Word for word, please copy the line containing "Facebook (545, 1642)" and all lines after it in the entries below, and only those, leaving every picture out.

[Stored data entries]
--- START ---
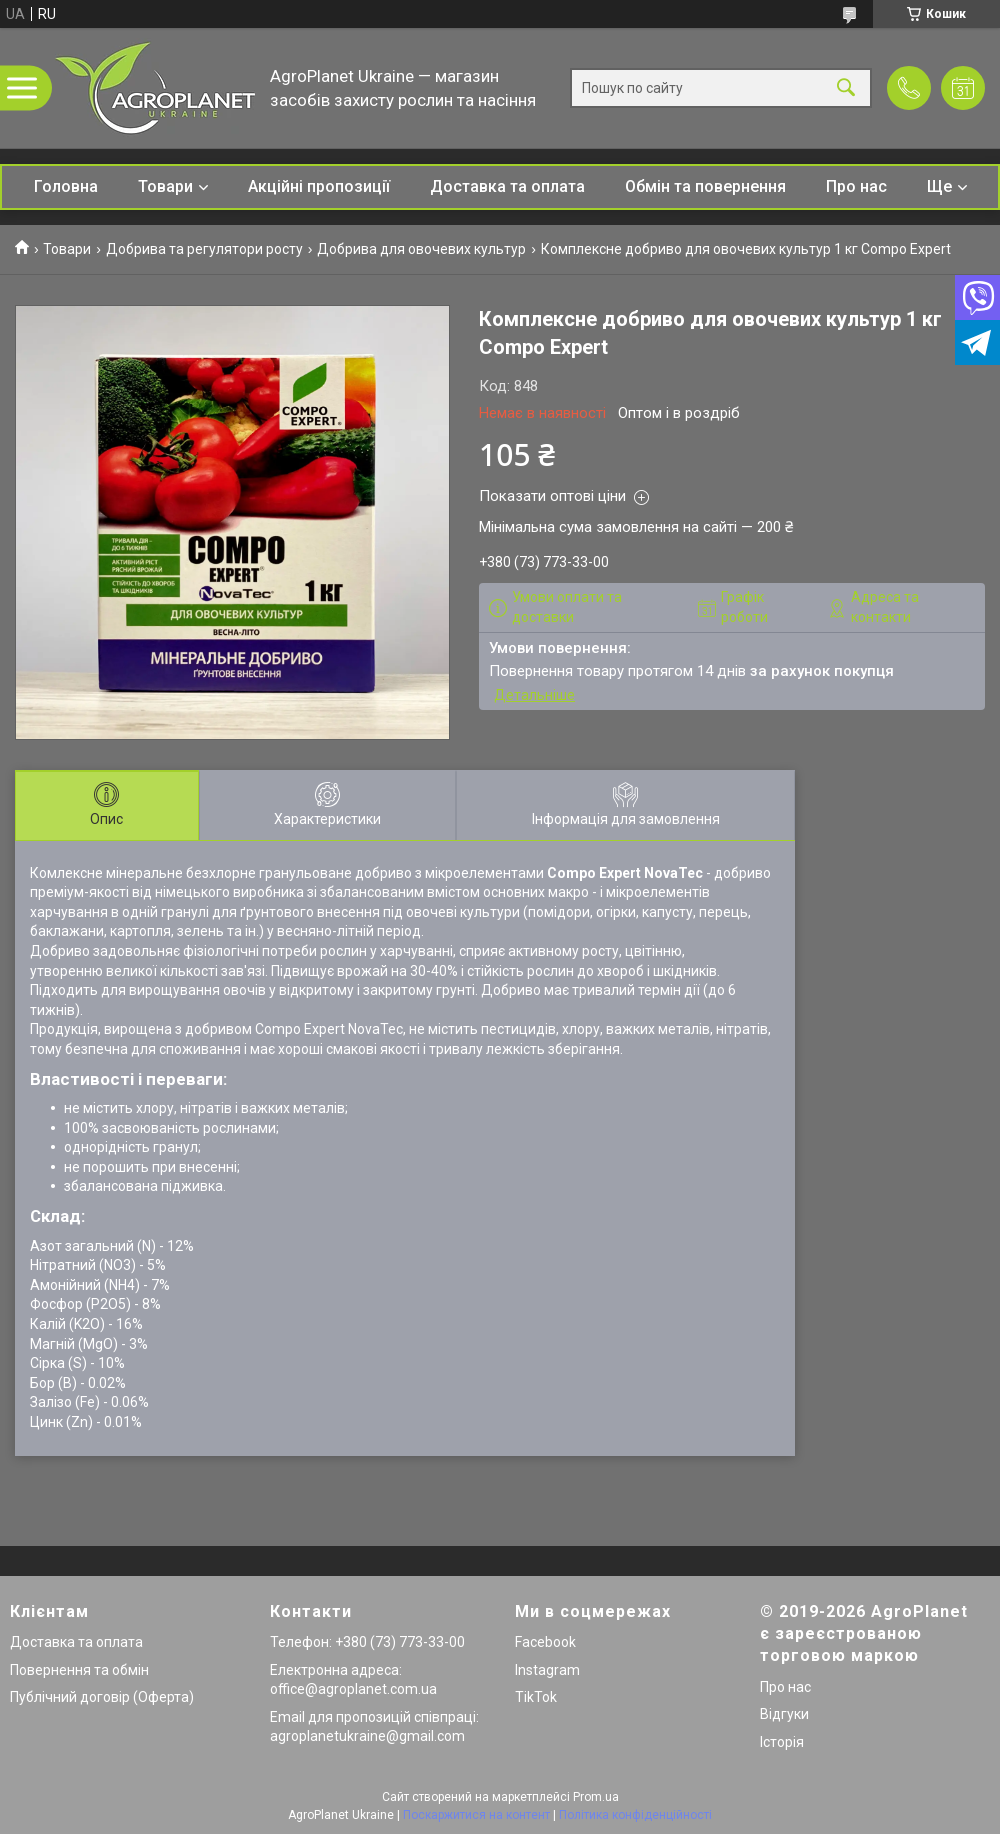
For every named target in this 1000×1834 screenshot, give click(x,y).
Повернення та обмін (79, 1670)
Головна (66, 186)
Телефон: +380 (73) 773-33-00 (367, 1642)
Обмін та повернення (705, 186)
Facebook (545, 1642)
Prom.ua (596, 1797)
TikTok (536, 1697)
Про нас (856, 186)
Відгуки (784, 1714)
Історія (782, 1742)
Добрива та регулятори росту (204, 249)
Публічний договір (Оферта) (102, 1697)
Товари (165, 186)
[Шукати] (846, 88)
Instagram (547, 1670)
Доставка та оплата (507, 186)
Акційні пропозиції (319, 186)
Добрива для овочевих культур (421, 249)
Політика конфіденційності (635, 1815)
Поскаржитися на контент (476, 1815)
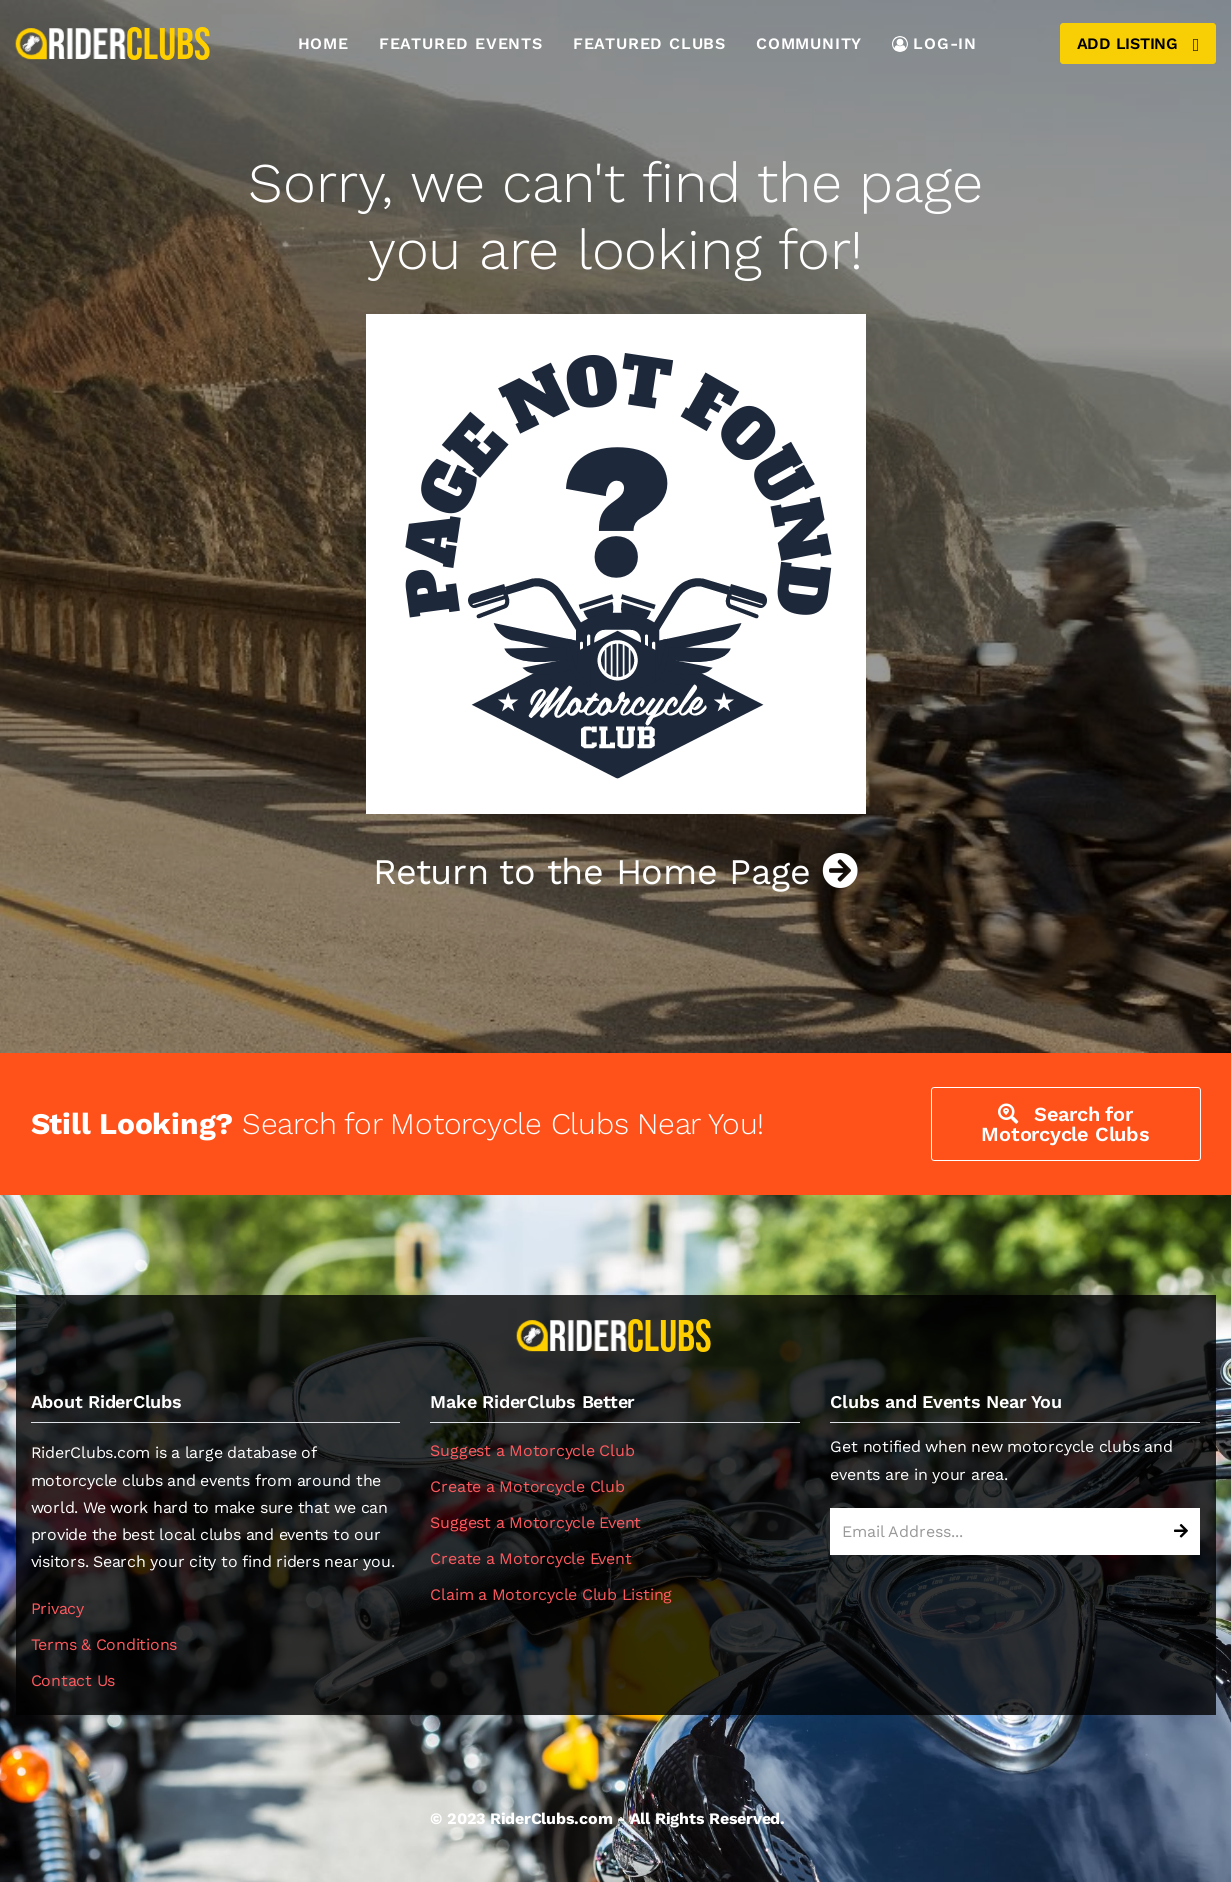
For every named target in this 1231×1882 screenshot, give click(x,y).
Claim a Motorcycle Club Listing (551, 1594)
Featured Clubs (649, 43)
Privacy (57, 1608)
--- END ---
Solution |
Facebook (545, 1642)
Prom.ua (596, 1797)
TikTok (536, 1697)
Про нас (856, 186)
Відгуки (784, 1714)
Історія (782, 1742)
Добрива та регулятори росту (204, 249)
Публічний договір (Оферта) (102, 1697)
Товари (165, 186)
[Шукати] (846, 88)
Instagram (547, 1670)
Доставка та оплата (507, 186)
Акційні пропозиції (319, 186)
Добрива для овочевих культур (421, 249)
Політика конфіденційності (635, 1815)
Поскаржитися на контент (476, 1815)
For every named target in this 1231×1882 screenshot, give click(x,y).
Claim a Motorcycle Club Listing (551, 1594)
Featured Clubs (649, 43)
Privacy (57, 1608)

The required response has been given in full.